Le strip-tease  : la dernière arme de Greenpeace pour faire plier les multinationales

Par Aymeric Auberger  |   |  689  mots
Nicolas Chauveau
L'organisation écologiste accuse certaines des plus grandes marques d'être complices de la pollution des fleuves en Chine. Pour faire plier Nike et Adidas, elle a "inventé" le strip-tease mondial.

Dans un rapport intitulé "Dirty Laundry" (Linge Sale) publié le 13 juillet, l'ONG pour la défense de l'environnement Greenpeace s'en prend aux fournisseurs chinois de Nike et Adidas en les accusant de déverser des substances toxiques dans les fleuves chinois. Parmi les marques entretenant des relations commerciales avec ces fournisseurs, on trouve aussi Puma, Calvin Klein, Lacoste, Abercrombie & Fitch, H&M, Converse ou encore le géant chinois Li Ning.

Deux entreprises chinoises sont visées en particulier, la Youngor Textile Complex, située sur le delta du fleuve Yangtze, et la Well Dyeing Limited, sur le delta de la rivière des Perles, près de Hong Kong. Greenpeace, qui a analysé des échantillons d'eaux usées provenant des rejets de chacune des usines, dit y avoir trouvé des perturbateurs endocriniens, des produits qui agissent sur l'équilibre hormonal et peuvent provoquer des troubles de reproduction ou certains cancers. Ce sont des composants "persistants", qui se propagent dans toute la chaîne alimentaire, et sont dangereux même en faible quantité.

Adidas et Nike, particulièrement stigmatisés par l'ONG en tant que leaders de leur secteur, ont chacun affirmé que la fabrication de leurs produits n'était pas à l'origine de ces rejets. Nike a indiqué ne sous-traiter que "la coupe et la couture" dans les usines citées. La campagne Detox, lancée par Greenpeace à la suite de son rapport (voir ci-dessous), leur demande d'assumer leur choix de fournisseurs et de faire pression pour qu'ils cessent toute activité polluante, ou bien de rompre tout contact avec eux. Tant que ces marques n'auront pas mis en oeuvre une politique d'engagement englobant toute leur « supply chain », Greenpeace les considèrera toujours comme responsables des agissements de leurs fournisseurs.

Le gouvernement chinois, qui a aussi son rôle à jouer dans cette affaire, serait actuellement en train d'examiner un projet de loi fixant une amende de 10.000 yuans (1.078 euros) par jour aux entreprises ne respectant pas les règles sur le respect de l'environnement.

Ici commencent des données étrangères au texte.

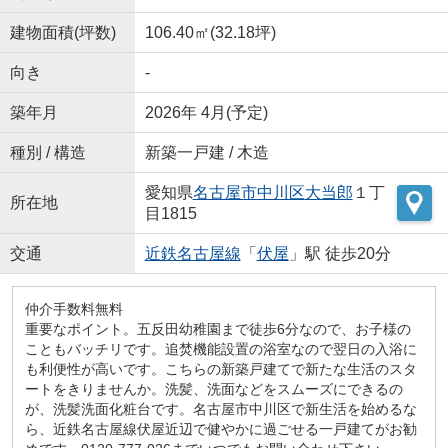
建物面積(坪数)
106.40㎡(32.18坪)
向き
-
築年月
2026年 4月(予定)
種別 / 構造
新築一戸建 / 木造
愛知県
名古屋市中川区
大当郎
１丁
所在地
目1815
交通
近鉄名古屋線
「
伏屋
」駅 徒歩20分
仲介手数料無料
重要なポイント。五反田幼稚園まで徒歩6分なので、お子様の
こともバッチリです。追焚機能設置の浴室なので翌日の入浴に
も利便性が高いです。こちらの新築戸建てで新たな生活のスタ
ートをきりませんか。洗髪、洗面などをスムーズにできるの
が、洗髪洗面化粧台です。名古屋市中川区で新生活を始めるな
ら、近鉄名古屋線伏屋近辺で健やかに過ごせる一戸建てがお勧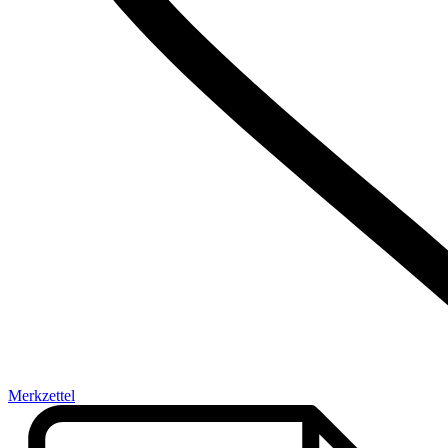
Merkzettel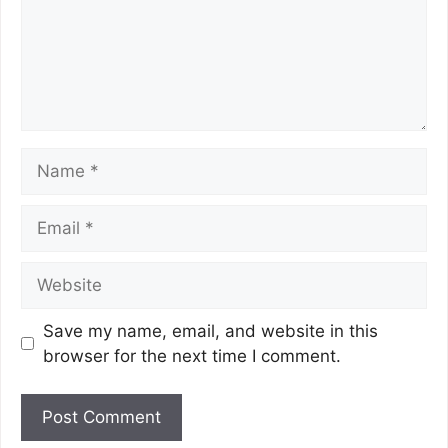
Save my name, email, and website in this
browser for the next time I comment.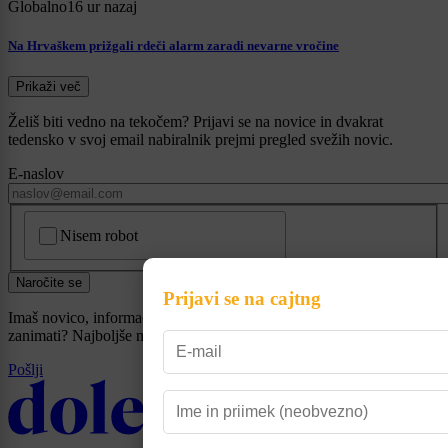
Globalno
16 ur nazaj
Na Hrvaškem prižgali rdeči alarm zaradi nevarne vročine
Prikaži več
Želiš biti vedno na tekočem? Prijavi se na novice in dvakrat
tedensko v svoj email nabiralnik prejmi pregled svežih novic.
E-naslov
CAPTCHA
Nisem robot
Naročite se
Prijavi se na cajtng
Imaš novico, informacijo, fotografijo ali video, ki bi nas utegnila
zanimati? Najboljše nagradimo.
Pošlji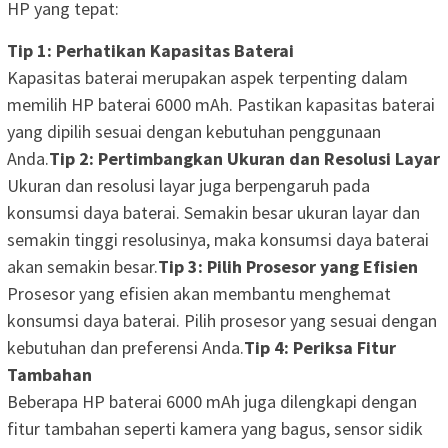
HP yang tepat:
Tip 1: Perhatikan Kapasitas Baterai
Kapasitas baterai merupakan aspek terpenting dalam
memilih HP baterai 6000 mAh. Pastikan kapasitas baterai
yang dipilih sesuai dengan kebutuhan penggunaan
Anda.
Tip 2: Pertimbangkan Ukuran dan Resolusi Layar
Ukuran dan resolusi layar juga berpengaruh pada
konsumsi daya baterai. Semakin besar ukuran layar dan
semakin tinggi resolusinya, maka konsumsi daya baterai
akan semakin besar.
Tip 3: Pilih Prosesor yang Efisien
Prosesor yang efisien akan membantu menghemat
konsumsi daya baterai. Pilih prosesor yang sesuai dengan
kebutuhan dan preferensi Anda.
Tip 4: Periksa Fitur
Tambahan
Beberapa HP baterai 6000 mAh juga dilengkapi dengan
fitur tambahan seperti kamera yang bagus, sensor sidik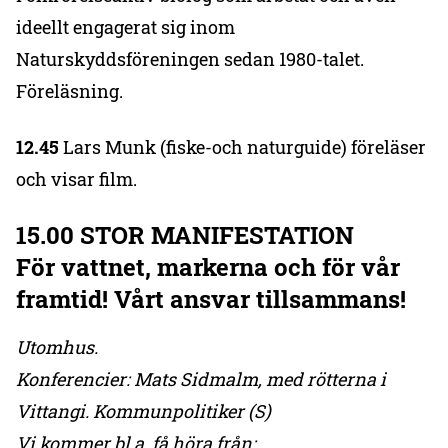
ideellt engagerat sig inom
Naturskyddsföreningen sedan 1980-talet.
Föreläsning.
12.45
Lars Munk (fiske-och naturguide) föreläser
och visar film.
15.00 STOR MANIFESTATION
För vattnet, markerna och för vår
framtid! Vårt ansvar tillsammans!
Utomhus.
Konferencier: Mats Sidmalm, med rötterna i
Vittangi. Kommunpolitiker (S)
Vi kommer bl.a. få höra från: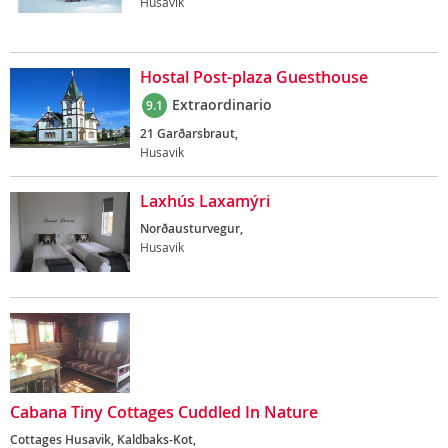
Husavik
Hostal Post-plaza Guesthouse
Extraordinario
9.1
21 Garðarsbraut,
Husavik
Laxhús Laxamýri
Norðausturvegur,
Husavik
Cabana Tiny Cottages Cuddled In Nature
Cottages Husavik, Kaldbaks-Kot,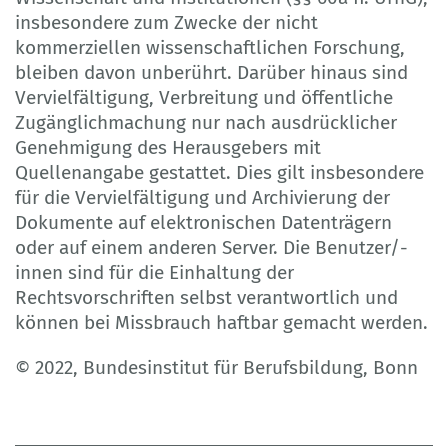
insbesondere zum Zwecke der nicht
kommerziellen wissenschaftlichen Forschung,
bleiben davon unberührt. Darüber hinaus sind
Vervielfältigung, Verbreitung und öffentliche
Zugänglichmachung nur nach ausdrücklicher
Genehmigung des Herausgebers mit
Quellenangabe gestattet. Dies gilt insbesondere
für die Vervielfältigung und Archivierung der
Dokumente auf elektronischen Datenträgern
oder auf einem anderen Server. Die Benutzer/-
innen sind für die Einhaltung der
Rechtsvorschriften selbst verantwortlich und
können bei Missbrauch haftbar gemacht werden.
© 2022, Bundesinstitut für Berufsbildung, Bonn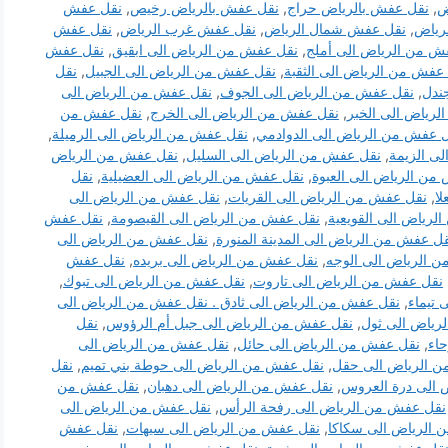
ض
,
نقل عفش بالرياض حراج
,
نقل عفش بالرياض رخيص
,
نقل عفش
رياض
,
نقل عفش شمال الرياض
,
نقل عفش غرب الرياض
,
نقل عفش
ش من الرياض الى أملج
,
نقل عفش من الرياض الى ابقيق
,
نقل عفش
عفش من الرياض الى الثقبة
,
نقل عفش من الرياض الى الجبيل
,
نقل
ندل
,
نقل عفش من الرياض الى الجوف
,
نقل عفش من الرياض الى
رياض الى الخبر
,
نقل عفش من الرياض الى الخرج
,
نقل عفش من
 عفش من الرياض الى الدوادمي
,
نقل عفش من الرياض الى الرميلة
,
ى الزيمة
,
نقل عفش من الرياض الى السليل
,
نقل عفش من الرياض
من الرياض الى العبوة
,
نقل عفش من الرياض الى العضيلية
,
نقل
ا
,
نقل عفش من الرياض الى القريات
,
نقل عفش من الرياض الى
لرياض الى القويعية
,
نقل عفش من الرياض الى القيصومة
,
نقل عفش
ل عفش من الرياض الى المدينة المنورة
,
نقل عفش من الرياض الى
 الرياض الى الوجه
,
نقل عفش من الرياض الى بريده
,
نقل عفش
نقل عفش من الرياض الى تاروت
,
نقل عفش من الرياض الى تبوك
,
تيماء
,
نقل عفش من الرياض الى ثادق . نقل عفش من الرياض الى
رياض الى ثول
,
نقل عفش من الرياض الى جبل أم الرؤوس
,
نقل
اء
,
نقل عفش من الرياض الى حائل
,
نقل عفش من الرياض الى
 الرياض الى حقل
,
نقل عفش من الرياض الى حوطة بني تميم
,
نقل
 الى درة العروس
,
نقل عفش من الرياض الى دهبان
,
نقل عفش من
نقل عفش من الرياض الى رفحة الرأس
,
نقل عفش من الرياض الى
 الرياض الى سكاكا
,
نقل عفش من الرياض الى سيهات
,
نقل عفش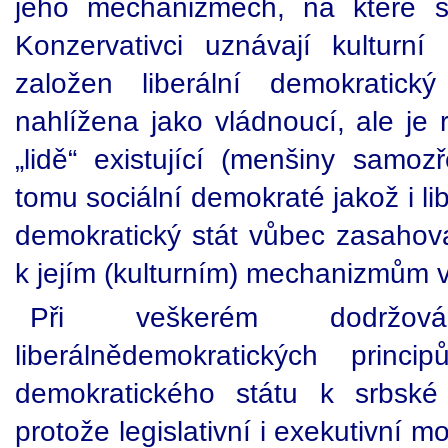
jeho mechanizmech, na které se
Konzervativci uznávají kulturn
založen liberální demokratick
nahlížena jako vládnoucí, ale je
„lidě“ existující (menšiny samoz
tomu sociální demokraté jakož i li
demokratický stát vůbec zasahova
k jejím (kulturním) mechanizmům v
Při veškerém dodržov
liberálnědemokratických princi
demokratického státu k srbské 
protože legislativní i exekutivní m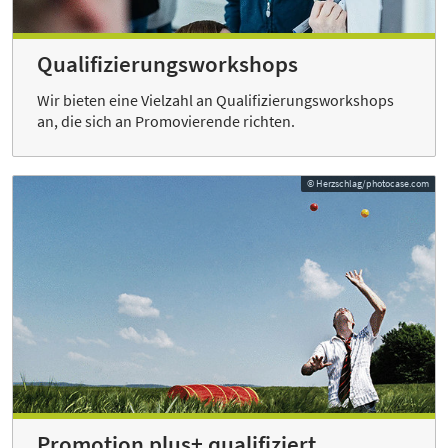
Qualifizierungsworkshops
Wir bieten eine Vielzahl an Qualifizierungsworkshops
an, die sich an Promovierende richten.
© Herzschlag/photocase.com
Promotion plus+ qualifiziert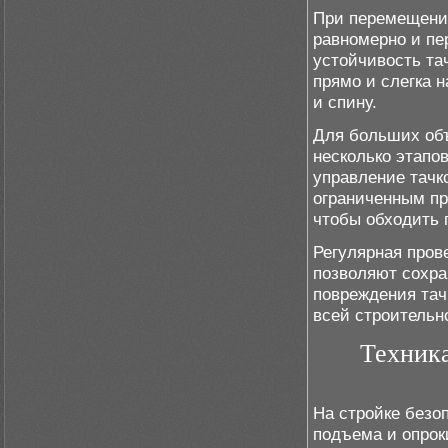
При перемещении
равномерно и пе
устойчивость та
прямо и слегка н
и спину.
Для больших об
несколько этапов
управление тачк
ограниченным пр
чтобы обходить 
Регулярная пров
позволяют сохра
повреждения тач
всей строительн
Техника
На стройке безо
подъема и опрок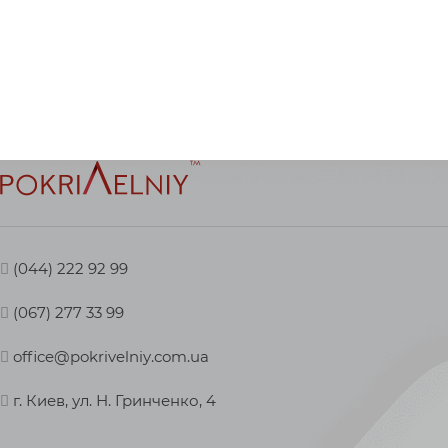
(044) 222 92 99
(067) 277 33 99
office@pokrivelniy.com.ua
г. Киев, ул. Н. Гринченко, 4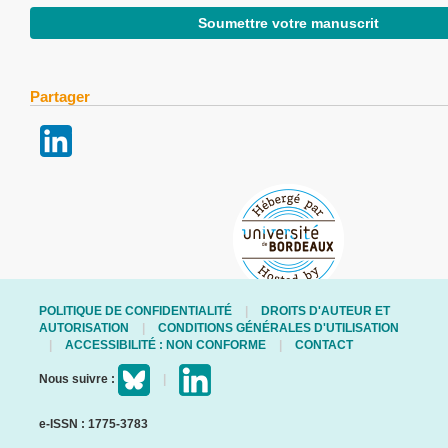
Soumettre votre manuscrit
Partager
POLITIQUE DE CONFIDENTIALITÉ
DROITS D'AUTEUR ET
AUTORISATION
CONDITIONS GÉNÉRALES D'UTILISATION
ACCESSIBILITÉ : NON CONFORME
CONTACT
Nous suivre :
e-ISSN : 1775-3783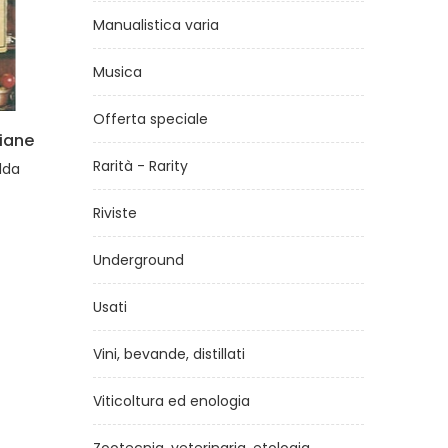
Manualistica varia
Musica
Offerta speciale
ei
Grigliate e Picnic
iani
Rarità - Rarity
di
Slow Food
di
Mart
€9,90
Riviste
Underground
Usati
Vini, bevande, distillati
Viticoltura ed enologia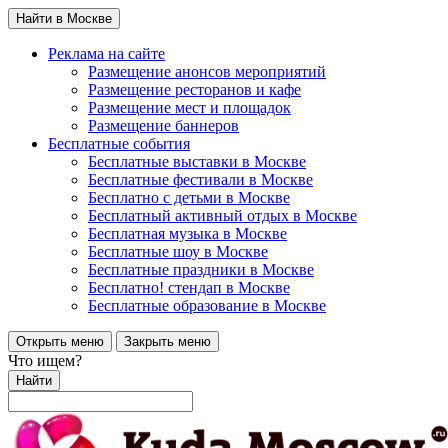
Найти в Москве
Реклама на сайте
Размещение анонсов мероприятий
Размещение ресторанов и кафе
Размещение мест и площадок
Размещение баннеров
Бесплатные события
Бесплатные выставки в Москве
Бесплатные фестивали в Москве
Бесплатно с детьми в Москве
Бесплатный активный отдых в Москве
Бесплатная музыка в Москве
Бесплатные шоу в Москве
Бесплатные праздники в Москве
Бесплатно! стендап в Москве
Бесплатные образование в Москве
Открыть меню
Закрыть меню
Что ищем?
Найти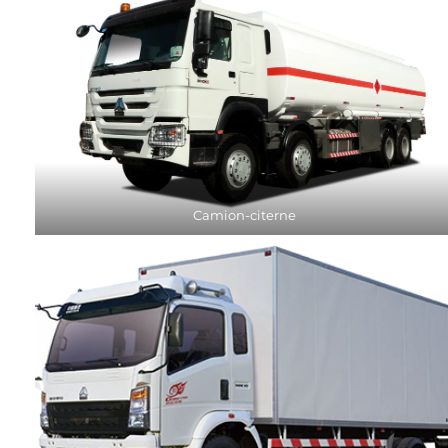
Camion-citerne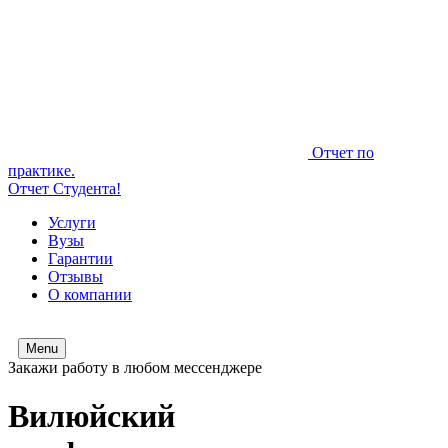
Отчет по
практике.
Отчет Студента!
Услуги
Вузы
Гарантии
Отзывы
О компании
Menu
Закажи работу в любом мессенджере
Вилюйский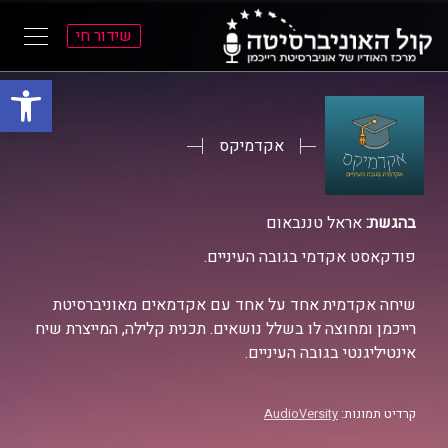
שידור חי
פתח סרגל
ל
ל
תוכן
תפריט
ראשי
ראשי
אקדמיקס
בהגשת:
אראל טננבאום
פודקאסט אקדמי בגובה העיניים.
שיחה אקדמית אחד על אחד עם אקדמאים מאוניברסיטת
רייכמן ומחוצה לו בשלל נושאים. תכנית קלילה, המייצרת שיח
אינטיליגנטי בגובה העיניים.
קרדיט תמונות:
AudioVersity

Confrontée récemment à une multiplication des catastrophes environnementales, la Chine s'est engagée à assainir ses réserves d'eau dans les cinq prochaines années. Cependant, même si le pays se dote de l'arsenal juridique nécessaire, l'application des lois n'est pas assurée. Selon les chiffres officiels cités par la presse chinoise, 16 % des rivières chinoises sont trop polluées pour servir à l'irrigation.

Strip-tease à Paris pour sauver les fleuves chinois

Après avoir investi le Web avec ses reportages, ses spots publicitaires, sa cyber-pétition, Greenpeace porte sa campagne de dénonciation Detox devant les magasins Nike et Adidas... en organisant un strip-tease mondial (cliquez ici pour accéder à la vidéo).

Le samedi 23 juillet à dix heures du matin, tout près des Champs-Élysées à Paris, une vingtaine de personnes en T-shirt Nike répètent les mouvements d'une chorégraphie. Conformément au plan prévu, les militants Greenpeace entreront séparément dans le magasin Nike de la célèbre avenue, puis au signal sortiront tous en même temps et se déshabilleront en musique. Reprenant le concept de « flash mob » - mobilisation imprévisible, rapide et concertée dans plusieurs endroits différents -, des manifestations similaires sont organisées dans 50 villes réparties dans 14 pays. À Paris, le sérieux de la dénonciation l'emporte sur le « fun » de l'événement. La chorégraphie est exécutée scrupuleusement, les visages sont impassibles.

Ce strip-tease mondial, imaginé aussi pour établir un nouveau record du monde, se présente comme un encouragement. Selon le directeur des campagnes de Greenpeace France, Sylvain Tardy, il s'agit de mettre Nike et Adidas au défi d'être les premiers à réagir. « Nous visons Nike et Adidas en tant que leaders de leur secteur, c'est à eux de se montrer responsables jusqu'au bout et d'aider leurs fournisseurs à être plus propres », explique Sylvain Tardy. En poussant les grandes marques à mieux respecter l'environnement, elles inciteraient la Chine à imposer des réglementations. La campagne actuelle est « soft », selon Sylvain Tardy... mais si rien ne change, Greenpeace n'hésitera pas à passer à la vitesse supérieure!